Trident Independent Advisory Group calls for 'urgent action' to rebuild community trust

Haringey Independent: A jury has ruled the police shooting of Mark Duggan was lawful A jury has ruled the police shooting of Mark Duggan was lawful

An independent police advisory group has called for “urgent action” to rebuild trust after a jury ruled that Mark Duggan's shooting by police was lawful.

Cheryl Sealey, the chairman of the Trident Independent Advisory Group, has called for “affirmative change” after the 29-year-old’s family reacted with fury following the verdict.

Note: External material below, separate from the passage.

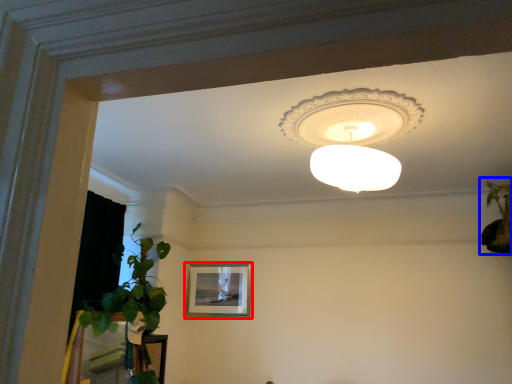 Question: Among these objects, which one is farthest to the camera, picture frame (highlighted by a red box) or houseplant (highlighted by a blue box)?

Choices:
 (A) picture frame
 (B) houseplant

Answer: (A) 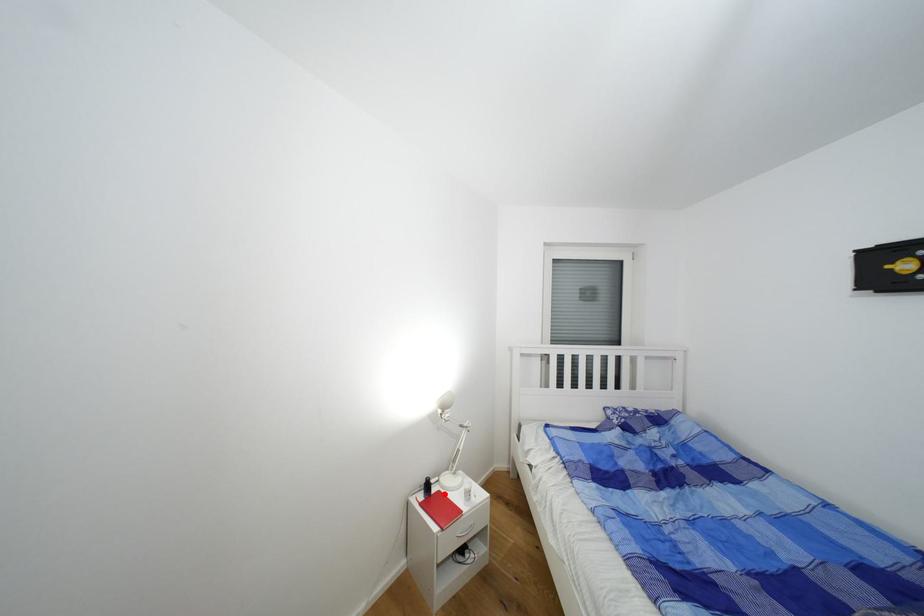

The advisory group works with the Metropolitan Police’s Trident Gangs Command, a specialist unit which tackles gang and gun crime across the capital.

Mr Duggan, whom police claimed was involved in the Tottenham Man Dem gang, was killed by armed police who pulled over the minicab he was driving in as part of a gun crime operation.

Ms Sealey said: “The implications of the verdict are profound.

“The relationships between the Metropolitan Police Service, the Independent Police Complaints Commission and communities are currently very strained and need to be addressed with utter urgency.

“The Mayor [of London], Government and other statutory agencies need to take urgent action to restore confidence and trust between communities and themselves.”

The 29-year-old's shooting in Ferry Lane, Tottenham, sparked rioting in the town that led to nationwide looting in August, 2011.

Yesterday, the jury in the inquest into his death ruled he had been killed lawfully by an 8-2 majority, despite deciding he was unarmed when the officer fired the fatal shot.

Ms Sealey criticised the IPCC for misleading journalists immediately after the shooting by saying Mr Duggan had fired at police officers after he was stopped

She said: "The IPCC and the Metropolitan Police have both issued an apology to the Duggan family for the way in which they had dealt with them in the aftermath of the shooting."

The Met’s commissioner Sir Bernard Hogan-Howe said the shooting of Mr Duggan led to a "significant reduction in trust" between London's black communities and the police.

He is currently meeting community leaders in Haringey to discuss how "confidence" in the Met can be improved.